Finding out how the heart clock “resets” each day, as well as identifying which environmental demands this mechanism allows the heart to anticipate, are major goals of Young’s research.
In a pair of scientific papers accepted in August for publication by the American Journal of Physiology – Endocrinology and Metabolism, Young and colleagues showed that expression of vital genes regulating the metabolism of fatty acids for nourishment of the heart vary regularly by time of day. These genes are most active in rats during their waking hours – at night. Paradoxically, fatty acids are most readily available in the bloodstream while the animals sleep, during the day for rats.

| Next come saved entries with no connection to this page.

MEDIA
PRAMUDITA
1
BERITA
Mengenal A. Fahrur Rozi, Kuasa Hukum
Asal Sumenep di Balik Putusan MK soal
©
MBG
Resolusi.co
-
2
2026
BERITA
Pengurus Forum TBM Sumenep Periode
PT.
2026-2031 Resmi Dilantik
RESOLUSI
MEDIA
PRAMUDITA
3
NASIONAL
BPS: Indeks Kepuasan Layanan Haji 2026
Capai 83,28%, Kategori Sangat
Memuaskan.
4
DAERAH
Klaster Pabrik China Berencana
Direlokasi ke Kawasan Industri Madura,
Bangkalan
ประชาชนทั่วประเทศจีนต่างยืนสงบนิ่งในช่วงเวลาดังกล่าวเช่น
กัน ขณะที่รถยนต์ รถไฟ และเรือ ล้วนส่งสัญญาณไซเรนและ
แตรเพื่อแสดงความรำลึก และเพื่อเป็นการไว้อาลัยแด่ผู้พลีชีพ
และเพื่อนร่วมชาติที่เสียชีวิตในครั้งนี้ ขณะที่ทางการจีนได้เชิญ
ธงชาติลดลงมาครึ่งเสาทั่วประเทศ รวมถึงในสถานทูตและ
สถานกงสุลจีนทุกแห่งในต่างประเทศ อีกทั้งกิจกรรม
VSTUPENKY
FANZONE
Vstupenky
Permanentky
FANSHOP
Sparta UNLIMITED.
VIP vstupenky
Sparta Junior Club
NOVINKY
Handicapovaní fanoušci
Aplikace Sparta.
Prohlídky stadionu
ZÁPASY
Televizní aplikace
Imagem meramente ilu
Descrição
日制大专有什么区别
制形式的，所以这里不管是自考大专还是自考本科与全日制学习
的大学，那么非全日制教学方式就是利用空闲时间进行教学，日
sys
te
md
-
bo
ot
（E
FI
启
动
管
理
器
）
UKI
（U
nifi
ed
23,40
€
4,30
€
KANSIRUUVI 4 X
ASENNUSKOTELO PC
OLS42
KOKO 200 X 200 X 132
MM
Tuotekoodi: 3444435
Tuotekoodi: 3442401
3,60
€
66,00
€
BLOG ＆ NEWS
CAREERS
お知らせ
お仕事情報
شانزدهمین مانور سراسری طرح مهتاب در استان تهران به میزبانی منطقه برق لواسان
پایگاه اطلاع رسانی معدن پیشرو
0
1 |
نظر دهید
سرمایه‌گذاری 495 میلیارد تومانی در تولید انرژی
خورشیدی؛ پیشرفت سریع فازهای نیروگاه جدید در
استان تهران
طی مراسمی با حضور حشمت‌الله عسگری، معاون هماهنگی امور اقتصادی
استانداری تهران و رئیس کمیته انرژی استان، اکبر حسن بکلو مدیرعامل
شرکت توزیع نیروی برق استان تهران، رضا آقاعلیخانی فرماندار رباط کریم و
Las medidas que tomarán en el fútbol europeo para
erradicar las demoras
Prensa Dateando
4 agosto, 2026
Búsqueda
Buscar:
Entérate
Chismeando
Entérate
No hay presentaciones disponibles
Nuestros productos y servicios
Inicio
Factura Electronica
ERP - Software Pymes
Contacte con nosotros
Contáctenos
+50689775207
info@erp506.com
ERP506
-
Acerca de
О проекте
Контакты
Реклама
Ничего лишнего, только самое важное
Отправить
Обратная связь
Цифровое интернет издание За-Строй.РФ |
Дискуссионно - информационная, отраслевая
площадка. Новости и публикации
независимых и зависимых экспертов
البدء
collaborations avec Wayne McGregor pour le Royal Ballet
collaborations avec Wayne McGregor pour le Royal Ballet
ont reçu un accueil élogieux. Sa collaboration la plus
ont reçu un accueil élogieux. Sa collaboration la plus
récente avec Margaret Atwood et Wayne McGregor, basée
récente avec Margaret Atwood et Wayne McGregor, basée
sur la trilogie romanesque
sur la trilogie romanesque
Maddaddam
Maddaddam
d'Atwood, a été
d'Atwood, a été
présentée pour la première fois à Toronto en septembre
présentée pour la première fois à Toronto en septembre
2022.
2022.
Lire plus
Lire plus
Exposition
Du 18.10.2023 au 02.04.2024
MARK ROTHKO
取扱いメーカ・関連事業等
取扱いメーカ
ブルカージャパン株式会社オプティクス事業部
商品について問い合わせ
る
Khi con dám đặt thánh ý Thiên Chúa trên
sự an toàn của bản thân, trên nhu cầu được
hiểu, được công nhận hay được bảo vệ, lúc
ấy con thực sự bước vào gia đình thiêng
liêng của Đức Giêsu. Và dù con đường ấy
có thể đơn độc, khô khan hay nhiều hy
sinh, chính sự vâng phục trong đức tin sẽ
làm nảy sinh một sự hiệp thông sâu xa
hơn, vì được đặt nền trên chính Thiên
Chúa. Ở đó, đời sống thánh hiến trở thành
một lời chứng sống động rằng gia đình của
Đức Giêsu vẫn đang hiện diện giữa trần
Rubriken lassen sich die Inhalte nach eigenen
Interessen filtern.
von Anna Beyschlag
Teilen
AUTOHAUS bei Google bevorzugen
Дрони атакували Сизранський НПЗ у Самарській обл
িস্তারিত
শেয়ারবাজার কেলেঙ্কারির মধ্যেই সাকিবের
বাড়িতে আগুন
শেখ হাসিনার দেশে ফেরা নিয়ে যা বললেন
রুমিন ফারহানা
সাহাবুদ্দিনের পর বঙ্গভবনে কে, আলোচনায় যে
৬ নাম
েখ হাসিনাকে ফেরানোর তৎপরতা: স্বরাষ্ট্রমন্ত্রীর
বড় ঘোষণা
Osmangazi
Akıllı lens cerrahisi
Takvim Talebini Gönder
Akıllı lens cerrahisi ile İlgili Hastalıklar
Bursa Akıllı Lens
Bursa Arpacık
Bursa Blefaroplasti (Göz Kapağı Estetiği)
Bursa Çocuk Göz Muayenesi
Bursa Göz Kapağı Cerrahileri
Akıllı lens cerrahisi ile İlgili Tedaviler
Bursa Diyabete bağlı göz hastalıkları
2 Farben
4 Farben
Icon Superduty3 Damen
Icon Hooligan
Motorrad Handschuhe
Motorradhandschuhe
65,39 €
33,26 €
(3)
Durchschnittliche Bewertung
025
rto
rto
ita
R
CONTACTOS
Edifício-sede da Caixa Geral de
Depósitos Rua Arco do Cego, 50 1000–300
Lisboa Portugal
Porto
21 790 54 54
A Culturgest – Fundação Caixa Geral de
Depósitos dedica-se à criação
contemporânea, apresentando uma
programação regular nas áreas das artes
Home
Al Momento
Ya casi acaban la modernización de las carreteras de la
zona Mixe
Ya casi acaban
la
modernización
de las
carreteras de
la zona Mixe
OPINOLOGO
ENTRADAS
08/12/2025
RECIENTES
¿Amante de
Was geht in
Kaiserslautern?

The heart draws 70 percent of its energy from fatty acids, Young said. The ability to efficiently process fatty acids that are available in the bloodstream upon awakening may be an evolutionary adaptation designed to help an animal endure an extension of its overnight fast while it forages for food, Young said.
Building on the findings in the first paper, Young and his colleagues identified another gene involved in fat metabolism that also is tuned to the circadian cycle.
Both papers have a practical message for scientists who study rodents: the time of day you collect your samples for analysis can affect your results. In this case, the gene was most active at night, when the rats were awake. Ending the experiment during the day would have missed that effect completely.
“Ending your experiments during regular working hours, for convenience sake, can lead to erroneous conclusions,” Young said. “Studying rats and mice at 3 p.m. is like studying humans at 3 a.m.”
The body’s central circadian clock is based in a part of the brain known as the suprachiasmatic nucleus, and is reset by daylight. However, molecular clocks have been identified in every cell investigated in the mammalian body to date, Young explained. These non-central clocks are known as peripheral clocks. When the central clock resets, it signals for the peripheral clocks to reset as well. Young wants to determine what signals reset the clock within the heart.
In rats, Young’s research will thoroughly characterize influences that drive the clock within the heart and the stimuli that the clock allows the heart to anticipate. Next, they will examine what happens when the heart clock is impaired, through manipulating the rats’ light-dark cycle, for example. These experiments may improve our understanding of the mechanisms responsible for increased heart disease in shift workers. Finally, the lab will generate and characterize genetically manipulated mice whose heart clock has been inactivated.
Young, who also holds a faculty appointment at the UT Graduate School of Biomedical Sciences at Houston, will examine the clock within both healthy and failing human hearts. In collaboration with Christine Moravec, Ph.D., of the Kaufman Center for Heart Failure at the Cleveland Clinic, Young has access to tissue samples from over 600 hearts. Some samples come from diseased hearts that were removed during transplantation, while others come from healthy hearts donated to science but not suitable for transplantation.
In both cases, the time of day at which the heart was procured is known, allowing Young to examine timedependent changes in gene expression between normal and failing human hearts. Linking disturbances in the clock mechanism within the heart to cardiovascular disease observed in the clinic is the ultimate goal.